Tunisia judge orders opposition top official’s imprisonment

TUNIS, Tunisia (AP) — An anti-terrorism judge in Tunisia has ordered the imprisonment of former Prime Minister Ali Larayedh, vice-president of the popular Islamist opposition party Ennahdha, days after the country held a legislative election marked by a very low turnout.

The judge’s decision, announced on Monday, is linked to a case in which other Ennahdha officials are suspected of involving Tunisians who went to fight alongside extremists in Syria, according to Ines Harrath, a lawyer who has worked with a group of attorneys defending Larayedh.

Ennahdha, which had the largest number of lawmakers in the previous parliament, denounced the move as a political attack and called for Larayedh to be freed.

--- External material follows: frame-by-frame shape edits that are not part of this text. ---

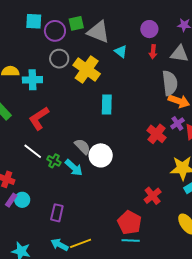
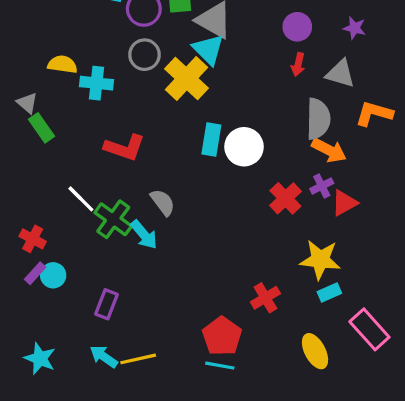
cyan triangle: (121, 51) -> (208, 49), moved, size x1.5
red L-shape: (39, 118) -> (125, 148), moved, turned -135
white circle: (101, 155) -> (244, 147), moved
green cross: (54, 161) -> (113, 219), size x1.6

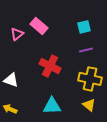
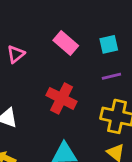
pink rectangle: (39, 26) -> (66, 43), moved

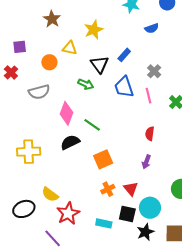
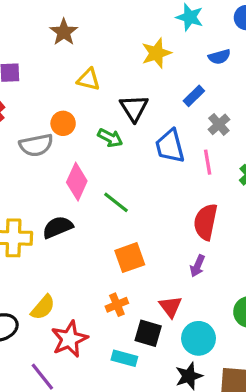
yellow star: (94, 30) -> (156, 53), moved
blue rectangle: (124, 55) -> (194, 96), moved
orange circle: (49, 62) -> (63, 123), moved
red semicircle: (150, 134) -> (206, 222), size x1.6
black semicircle: (70, 142) -> (58, 227), moved
orange cross: (108, 189) -> (117, 305), moved
yellow semicircle: (50, 194) -> (43, 307), turned -90
black square: (127, 214) -> (148, 333), moved

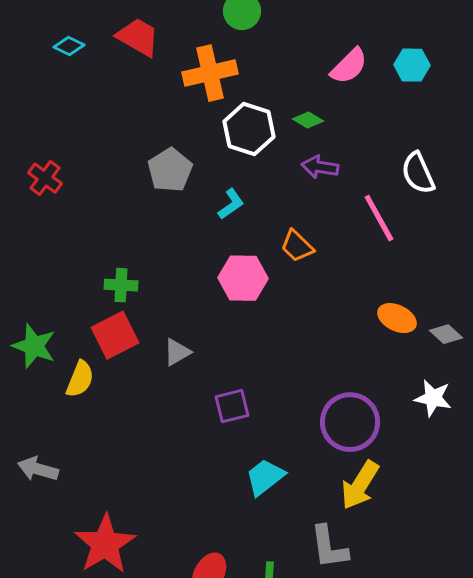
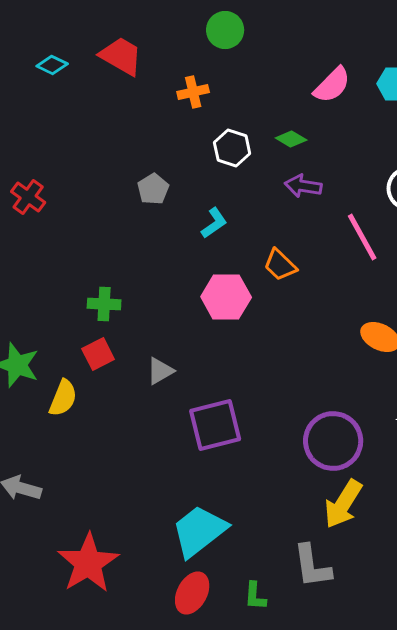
orange cross: (210, 73) -> (193, 92), size x0.6
white hexagon: (249, 129) -> (232, 148), size x0.7
gray pentagon: (170, 170) -> (153, 189), size x0.7
red square: (115, 335) -> (98, 354), size x0.7
purple square: (232, 406) -> (215, 425), size x1.5
cyan trapezoid: (265, 477) -> (199, 531), moved, size x1.4

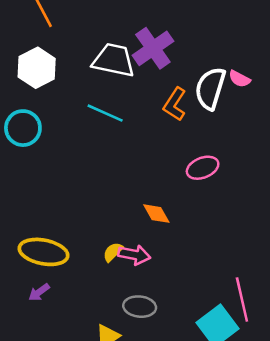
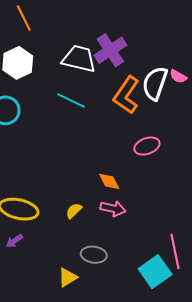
orange L-shape: (175, 104) -> (126, 95), size x1.4
pink arrow: (134, 255) -> (113, 209), moved

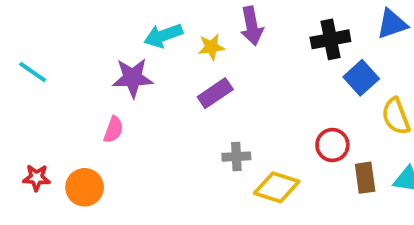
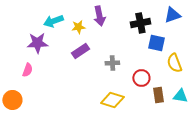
blue square: (361, 78) -> (156, 43), turned -36
gray cross: (236, 157) -> (112, 63), moved

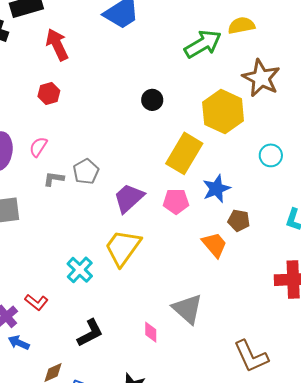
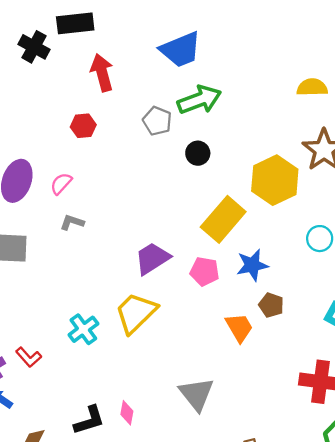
green arrow: (203, 44) -> (199, 100), moved
gray pentagon: (86, 172) -> (157, 121), moved, turned -30
pink diamond: (151, 332) -> (127, 413), moved
black L-shape: (90, 333) -> (89, 420), moved

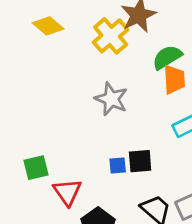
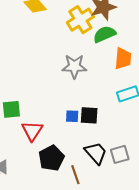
green semicircle: (167, 57) -> (104, 34), moved
gray star: (111, 99) -> (74, 66), turned -30

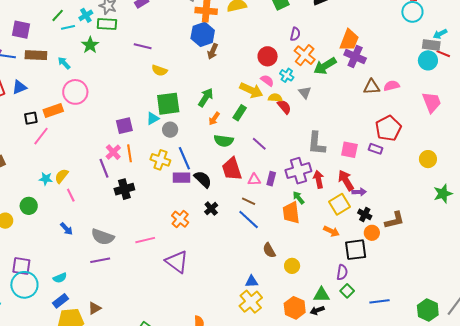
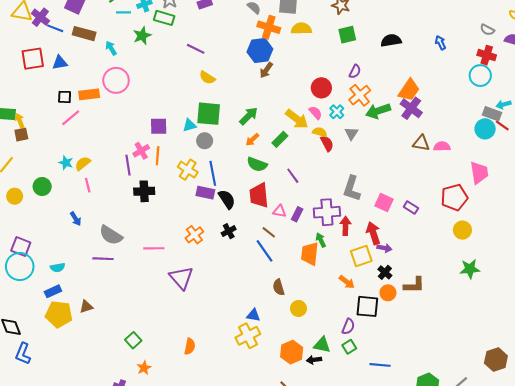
red pentagon: (388, 128) -> (454, 197), moved

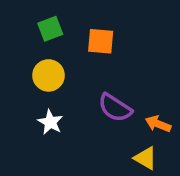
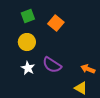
orange square: (101, 41) -> (56, 23), turned 35
purple semicircle: (115, 108) -> (52, 65), moved

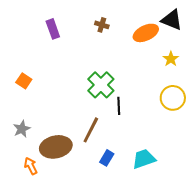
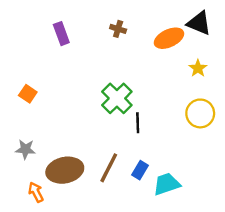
gray star: (22, 129) -> (25, 149), turned 30
brown line: (91, 130) -> (109, 168), moved
blue rectangle: (107, 158) -> (140, 170), moved

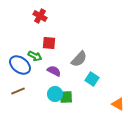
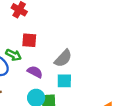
cyan square: (92, 79) -> (64, 81), moved, turned -32

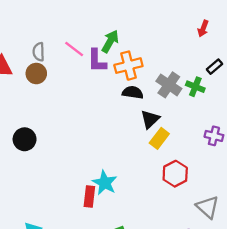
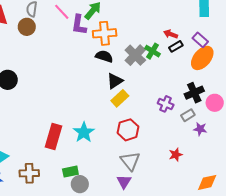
red arrow: (203, 29) -> (171, 34), moved, turned 80
green cross: (195, 87) -> (153, 51), moved
cyan star: (105, 183) -> (84, 132), moved
red rectangle: (89, 196) -> (53, 137), size x1.4
gray triangle: (208, 207) -> (130, 161), moved

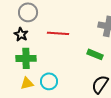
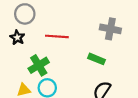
green cross: (26, 58) -> (39, 65), moved, turned -30

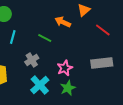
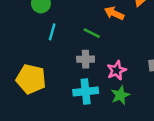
gray cross: (32, 60) -> (86, 59), moved, turned 32
cyan cross: (40, 85) -> (86, 91), turned 36

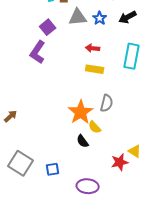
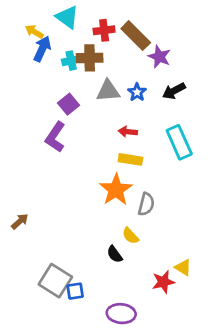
cyan rectangle: (132, 56) -> (179, 142), turned -35
orange star: (81, 112) -> (116, 190), moved
gray square: (21, 163) -> (55, 281), moved

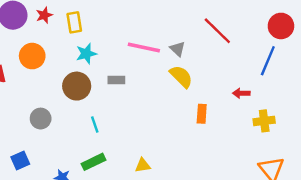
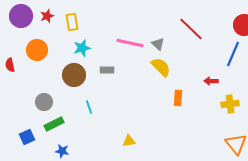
green rectangle: (93, 162) -> (54, 124), moved

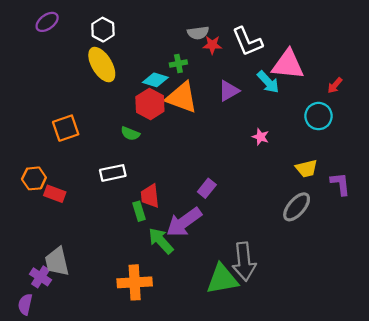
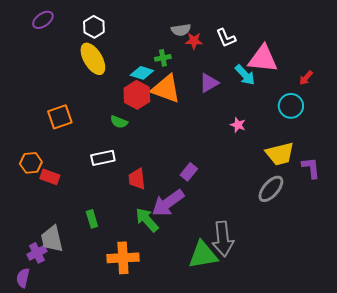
white L-shape: (247, 42) -> (226, 38), size x0.7
yellow trapezoid: (306, 169) -> (280, 154), size x1.4
green rectangle: (139, 211) -> (92, 219), moved
purple cross: (40, 277) -> (37, 253), turned 30

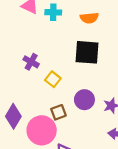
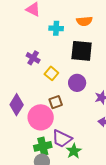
cyan cross: (53, 12) -> (56, 28), moved
purple circle: (84, 100) -> (77, 83), moved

The party said its vice-president was “deliberately targeted” in a “vain and flagrant attempt” by authorities and President Kais Saied to cover the “failure” of Saturday’s vote, which was the election’s first round of balloting.

Only 11.22% of Tunisian voters cast ballots, according to Farouk Bouaskar, president of Tunisia’s Election Authority. That is about 1 million voters out of over 9 million registered.

Bouaskar said 21 candidates were elected in the first round, while 133 candidates are qualified for the second round of voting scheduled for Jan. 19. Definitive results will be announced on March 3, he said.

Opposition parties, including the Salvation Front coalition that Ennahdha belongs to, boycotted the election, saying it was part of Saied’s efforts to consolidate power. The decision not to participate in the vote likely will lead to a new legislature that is subservient to the president, whom critics accuse of authoritarian drift.

In his first public comments on the election, Saied rejected criticism over the low turnout and accused opponents of trying to cast doubts on whether the new parliament would be representative of voters’ views.

He said the turnout “is not measured through the first round, but through both rounds” of voting, according to a statement Monday from the presidency.

Parliament last met in July 2021. Since then, Saied, who was elected in 2019 and still enjoys the backing of more than half of the electorate, has curbed the independence of the judiciary and weakened parliament’s powers.

In a July referendum, Tunisians approved a constitution that hands broad executive powers to the president. Saied, who spearheaded the project and wrote the text himself, made full use of the mandate in September, changing the electoral law to diminish the role of political parties.

Critics say the electoral law reforms have hit women particularly hard. Only 127 women were among the 1,055 candidates running in Saturday’s election.